[[ Exercise data, beginning ]]

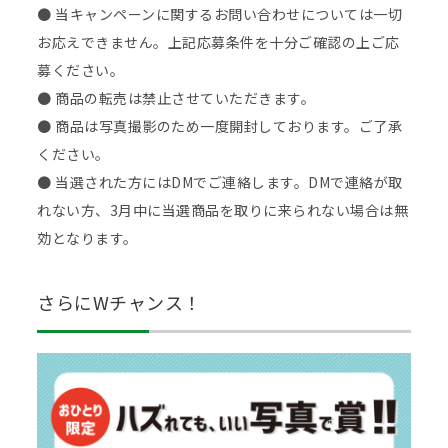
● 当キャンペーンに関するお問い合わせについては一切
お応えできません。上記応募条件を十分ご確認の上ご応
募ください。
● 商品の転売は禁止させていただきます。
● 商品は写真撮影のため一度開封しております。ご了承
ください。
● 当選された方にはDMでご連絡します。DMで連絡が取
れない方、3月中に当選商品を取りに来られない場合は無
効となります。
さらにWチャンス！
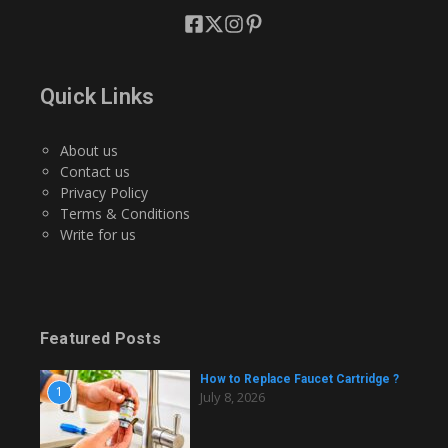
Quick Links
About us
Contact us
Privacy Policy
Terms & Conditions
Write for us
Featured Posts
How to Replace Faucet Cartridge ?
1
July 8, 2026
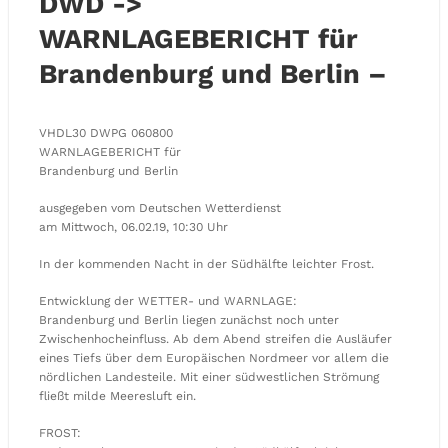
DWD ->
WARNLAGEBERICHT für
Brandenburg und Berlin –
VHDL30 DWPG 060800
WARNLAGEBERICHT für
Brandenburg und Berlin
ausgegeben vom Deutschen Wetterdienst
am Mittwoch, 06.02.19, 10:30 Uhr
In der kommenden Nacht in der Südhälfte leichter Frost.
Entwicklung der WETTER- und WARNLAGE:
Brandenburg und Berlin liegen zunächst noch unter
Zwischenhocheinfluss. Ab dem Abend streifen die Ausläufer
eines Tiefs über dem Europäischen Nordmeer vor allem die
nördlichen Landesteile. Mit einer südwestlichen Strömung
fließt milde Meeresluft ein.
FROST:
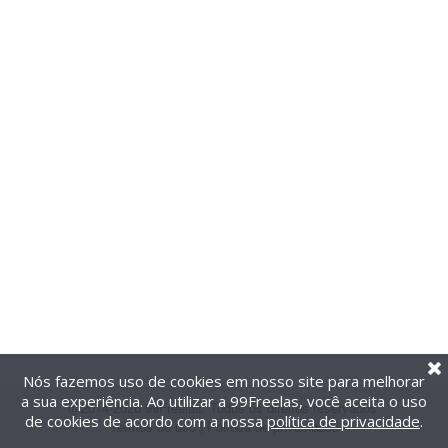
Nós fazemos uso de cookies em nosso site para melhorar
a sua experiência. Ao utilizar a 99Freelas, você aceita o uso
@2014-2026 99Freelas. Todos os direitos reservados.
de cookies de acordo com a nossa
política de privacidade
.
Termos de uso
|
Política de privacidade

[[ Exercise data, end ]]

Try it
Omitting the pictures, copy each record above exactly as it stands.

Answer section
● 当キャンペーンに関するお問い合わせについては一切
お応えできません。上記応募条件を十分ご確認の上ご応
募ください。
● 商品の転売は禁止させていただきます。
● 商品は写真撮影のため一度開封しております。ご了承
ください。
● 当選された方にはDMでご連絡します。DMで連絡が取
れない方、3月中に当選商品を取りに来られない場合は無
効となります。
さらにWチャンス！
Quick Links
About us
Contact us
Privacy Policy
Terms & Conditions
Write for us
Featured Posts
How to Replace Faucet Cartridge ?
1
July 8, 2026
DWD ->
WARNLAGEBERICHT für
Brandenburg und Berlin –
VHDL30 DWPG 060800
WARNLAGEBERICHT für
Brandenburg und Berlin
ausgegeben vom Deutschen Wetterdienst
am Mittwoch, 06.02.19, 10:30 Uhr
In der kommenden Nacht in der Südhälfte leichter Frost.
Entwicklung der WETTER- und WARNLAGE:
Brandenburg und Berlin liegen zunächst noch unter
Zwischenhocheinfluss. Ab dem Abend streifen die Ausläufer
eines Tiefs über dem Europäischen Nordmeer vor allem die
nördlichen Landesteile. Mit einer südwestlichen Strömung
fließt milde Meeresluft ein.
FROST:
Nós fazemos uso de cookies em nosso site para melhorar
a sua experiência. Ao utilizar a 99Freelas, você aceita o uso
@2014-2026 99Freelas. Todos os direitos reservados.
de cookies de acordo com a nossa
política de privacidade
.
Termos de uso
|
Política de privacidade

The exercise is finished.